Venturas de Infância (em Dia de Reis)

Quando eu era pequeno, a infância (e mergulho fundo na minha infância) , esse grande território de onde todos saímos, era um Mundo ! Pois de onde sou eu ? “Sou da minha infância como se é de um país...”, escrevia Saint-Exupéry numa das suas obras: O Piloto de Guerra. Todos, realmente, comprovamos isto diariamente. O nosso mundo interior está povoado de imagens e recordações, muitas vezes nebulosas, que têm origem nos anos da nossa juventude. Em muitas ocasiões, temos, até, de recuar a essas épocas da nossa vida para compreendermos certas atitudes, hábitos, reacções, gostos, que fazem parte da nossa maneira de existir.
E aqui entram os nossos heróis. Cada qual com o seu tempo e com o seu espaço. Sou do tempo do Fúria e da Lassie. Li as histórias de cow-boys de Kit Carson e Bill the Kid. Armei-me em Zorro e em Tarzan. Quis ser Robbin dos Bosques e ter a poção mágica do Astérix. Passeei em França com Tin-Tin e ia ao Brasil com o Tio Patinhas mais aquela malta toda do Walt Disney. Vi os filmes do Bonanza, do Rim-Tim-Tim e diverti-me imenso com Mr. Ed, o cavalo que falava. Havia até uma maneira razoável de comer legumes: imitar o Popeye comendo tudo o que era verde parecendo serem espinafres.
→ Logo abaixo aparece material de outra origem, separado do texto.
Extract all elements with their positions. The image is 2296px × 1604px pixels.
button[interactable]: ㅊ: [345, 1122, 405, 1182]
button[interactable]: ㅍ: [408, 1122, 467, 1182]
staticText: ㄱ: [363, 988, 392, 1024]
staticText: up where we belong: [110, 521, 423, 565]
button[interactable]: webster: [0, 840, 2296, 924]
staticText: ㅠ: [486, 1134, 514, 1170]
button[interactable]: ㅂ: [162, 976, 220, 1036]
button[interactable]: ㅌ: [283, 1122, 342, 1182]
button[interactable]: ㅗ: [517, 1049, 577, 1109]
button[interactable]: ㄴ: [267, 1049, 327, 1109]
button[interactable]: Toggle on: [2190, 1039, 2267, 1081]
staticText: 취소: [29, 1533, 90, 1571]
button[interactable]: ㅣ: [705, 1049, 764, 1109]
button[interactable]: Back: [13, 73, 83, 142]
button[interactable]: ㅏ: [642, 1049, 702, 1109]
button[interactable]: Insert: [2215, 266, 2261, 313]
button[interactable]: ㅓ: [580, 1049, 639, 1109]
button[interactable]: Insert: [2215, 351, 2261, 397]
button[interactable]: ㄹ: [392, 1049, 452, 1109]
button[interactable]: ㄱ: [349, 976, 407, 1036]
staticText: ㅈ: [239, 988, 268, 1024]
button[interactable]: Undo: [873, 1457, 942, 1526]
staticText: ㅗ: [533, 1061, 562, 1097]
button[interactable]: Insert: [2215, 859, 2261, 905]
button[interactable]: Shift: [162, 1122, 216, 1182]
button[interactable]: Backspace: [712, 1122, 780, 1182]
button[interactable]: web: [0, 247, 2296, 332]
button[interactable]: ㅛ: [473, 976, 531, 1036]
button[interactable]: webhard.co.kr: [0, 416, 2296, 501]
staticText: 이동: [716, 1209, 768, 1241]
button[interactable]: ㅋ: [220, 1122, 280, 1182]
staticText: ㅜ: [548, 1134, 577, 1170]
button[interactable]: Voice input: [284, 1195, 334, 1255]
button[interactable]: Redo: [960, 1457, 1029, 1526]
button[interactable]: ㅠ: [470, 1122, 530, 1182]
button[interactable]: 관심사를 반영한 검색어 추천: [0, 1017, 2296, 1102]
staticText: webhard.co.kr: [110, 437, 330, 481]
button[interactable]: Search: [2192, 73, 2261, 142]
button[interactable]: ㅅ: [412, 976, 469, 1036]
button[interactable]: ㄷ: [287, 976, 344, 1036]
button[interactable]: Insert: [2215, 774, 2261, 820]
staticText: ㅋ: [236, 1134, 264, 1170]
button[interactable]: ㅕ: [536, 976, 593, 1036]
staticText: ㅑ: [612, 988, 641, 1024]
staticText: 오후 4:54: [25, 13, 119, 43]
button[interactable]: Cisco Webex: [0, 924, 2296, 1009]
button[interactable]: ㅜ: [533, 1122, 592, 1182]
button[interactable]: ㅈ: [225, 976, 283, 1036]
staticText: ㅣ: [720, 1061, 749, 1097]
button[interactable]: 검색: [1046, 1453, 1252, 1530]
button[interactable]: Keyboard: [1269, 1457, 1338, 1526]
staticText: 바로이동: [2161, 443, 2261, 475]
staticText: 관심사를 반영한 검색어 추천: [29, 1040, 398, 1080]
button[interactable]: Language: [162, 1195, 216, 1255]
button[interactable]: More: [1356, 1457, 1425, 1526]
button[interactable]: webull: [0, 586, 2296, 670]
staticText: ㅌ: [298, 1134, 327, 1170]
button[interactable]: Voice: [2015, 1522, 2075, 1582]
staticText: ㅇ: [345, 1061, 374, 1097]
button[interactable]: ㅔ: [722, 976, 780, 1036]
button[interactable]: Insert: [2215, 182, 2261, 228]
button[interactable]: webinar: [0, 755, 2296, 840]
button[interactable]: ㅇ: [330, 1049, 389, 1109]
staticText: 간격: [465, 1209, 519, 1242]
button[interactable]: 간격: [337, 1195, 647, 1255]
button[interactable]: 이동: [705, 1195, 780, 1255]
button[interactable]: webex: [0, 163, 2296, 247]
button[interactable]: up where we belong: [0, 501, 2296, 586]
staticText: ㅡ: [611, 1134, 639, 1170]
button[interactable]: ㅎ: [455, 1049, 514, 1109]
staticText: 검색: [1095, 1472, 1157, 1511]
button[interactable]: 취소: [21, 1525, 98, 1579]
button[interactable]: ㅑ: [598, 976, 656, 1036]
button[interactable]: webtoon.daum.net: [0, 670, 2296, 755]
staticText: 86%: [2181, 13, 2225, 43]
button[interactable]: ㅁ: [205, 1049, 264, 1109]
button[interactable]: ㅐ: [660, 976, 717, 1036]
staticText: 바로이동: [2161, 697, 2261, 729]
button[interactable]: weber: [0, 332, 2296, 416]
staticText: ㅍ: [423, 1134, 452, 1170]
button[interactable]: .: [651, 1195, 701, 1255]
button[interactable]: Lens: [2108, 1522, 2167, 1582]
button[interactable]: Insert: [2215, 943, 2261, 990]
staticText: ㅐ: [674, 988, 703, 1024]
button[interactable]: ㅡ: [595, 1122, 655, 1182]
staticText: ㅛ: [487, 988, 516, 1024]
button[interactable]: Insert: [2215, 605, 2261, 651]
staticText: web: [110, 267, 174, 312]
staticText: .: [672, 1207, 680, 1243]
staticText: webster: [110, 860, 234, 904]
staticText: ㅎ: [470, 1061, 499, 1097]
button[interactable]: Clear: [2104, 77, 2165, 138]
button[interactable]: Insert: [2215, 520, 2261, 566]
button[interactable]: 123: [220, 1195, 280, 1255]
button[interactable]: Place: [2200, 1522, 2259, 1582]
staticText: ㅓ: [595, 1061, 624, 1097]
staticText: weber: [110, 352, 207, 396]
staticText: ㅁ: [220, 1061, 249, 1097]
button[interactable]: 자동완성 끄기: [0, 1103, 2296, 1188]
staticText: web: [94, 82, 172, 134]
Um pouco mais tarde, com a escolaridade mais avançada, aventurava-me com D. Quixote e ia à Lua com Verne descobrindo novos mundos e novas gentes. Conheci meninos pobres com Dickens e Dostoievski, amei com D.H. Lawrence as donzelas dos seus livros, e tornei-me Corsário por volta dos doze e andava à espadeirada como se dos Três Mosqueteiros fizesse parte. Sem antes, ter todos os cromos da bola e ainda ser do tempo do Benfica europeu.
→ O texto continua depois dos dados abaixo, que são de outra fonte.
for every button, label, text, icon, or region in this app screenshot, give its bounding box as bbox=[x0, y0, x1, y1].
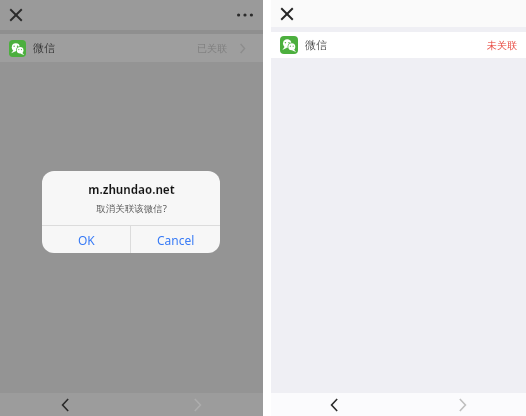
button[interactable]: OK bbox=[42, 226, 130, 253]
staticText: 已关联 bbox=[197, 42, 227, 55]
button[interactable]: Forward bbox=[450, 393, 475, 416]
staticText: m.zhundao.net bbox=[88, 182, 175, 198]
button[interactable]: More options bbox=[232, 2, 258, 28]
staticText: 微信 bbox=[33, 41, 55, 55]
staticText: Cancel bbox=[157, 232, 195, 248]
button[interactable]: Close bbox=[5, 4, 27, 26]
button[interactable]: Close bbox=[276, 3, 298, 25]
button[interactable]: 微信 bbox=[0, 34, 263, 62]
button[interactable]: Cancel bbox=[131, 226, 220, 253]
staticText: 未关联 bbox=[487, 39, 517, 52]
button[interactable]: Back bbox=[322, 393, 347, 416]
staticText: 微信 bbox=[305, 38, 327, 52]
button[interactable]: 微信 bbox=[271, 32, 526, 58]
staticText: OK bbox=[78, 232, 95, 248]
staticText: 取消关联该微信? bbox=[96, 202, 167, 215]
button[interactable]: Back bbox=[53, 393, 78, 416]
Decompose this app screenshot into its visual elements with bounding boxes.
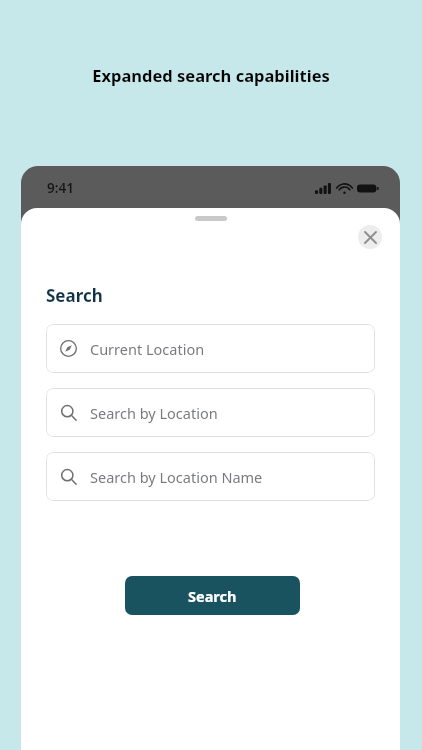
- staticText: Expanded search capabilities: [0, 64, 422, 86]
- staticText: 9:41: [47, 179, 74, 197]
- staticText: Search by Location Name: [90, 467, 263, 487]
- button[interactable]: Current Location: [46, 324, 375, 373]
- staticText: Current Location: [90, 339, 205, 359]
- button[interactable]: Search by Location Name: [46, 452, 375, 501]
- staticText: Search: [188, 586, 237, 606]
- staticText: Search: [46, 284, 103, 307]
- button[interactable]: Close: [358, 225, 382, 249]
- staticText: Search by Location: [90, 403, 218, 423]
- button[interactable]: Search by Location: [46, 388, 375, 437]
- button[interactable]: Search: [125, 576, 300, 615]
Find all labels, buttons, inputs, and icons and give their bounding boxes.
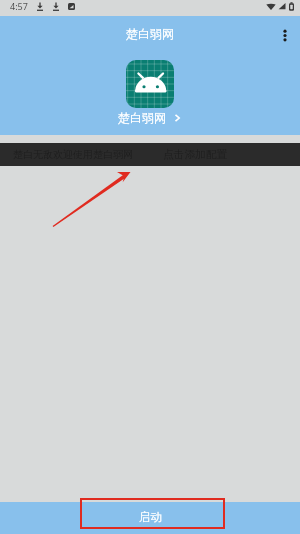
staticText: 启动 [139,510,162,524]
staticText: 4:57 [10,0,28,12]
staticText: 楚白弱网 [118,110,166,125]
staticText: 楚白弱网 [126,26,174,41]
staticText: 楚白无敌欢迎使用楚白弱网 [13,148,133,161]
button[interactable]: More options [274,24,296,46]
button[interactable]: 启动 [0,502,300,534]
button[interactable]: 点击添加配置 [163,148,228,161]
button[interactable]: 楚白弱网 [118,60,182,125]
staticText: 点击添加配置 [163,148,228,161]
Tempos bons esses do berlinde e do pião. Do arco e dos carrinhos de esferas construídos por nós próprios.
Lembro-me, e nisso fui privilegiado no tempo, do primeiro filme na minha primeira televisão: O Ivanhoe. Agora somos o que somos mais tudo aquilo por que passamos.
Em tempos idos dizia-se da Cultura que era tudo o que nos restava depois de ter-mos esquecido tudo o que aprendemos. Talvez fosse. Até ao momento em que apareceram os blogs, estes desnaturados que me fazem engordar.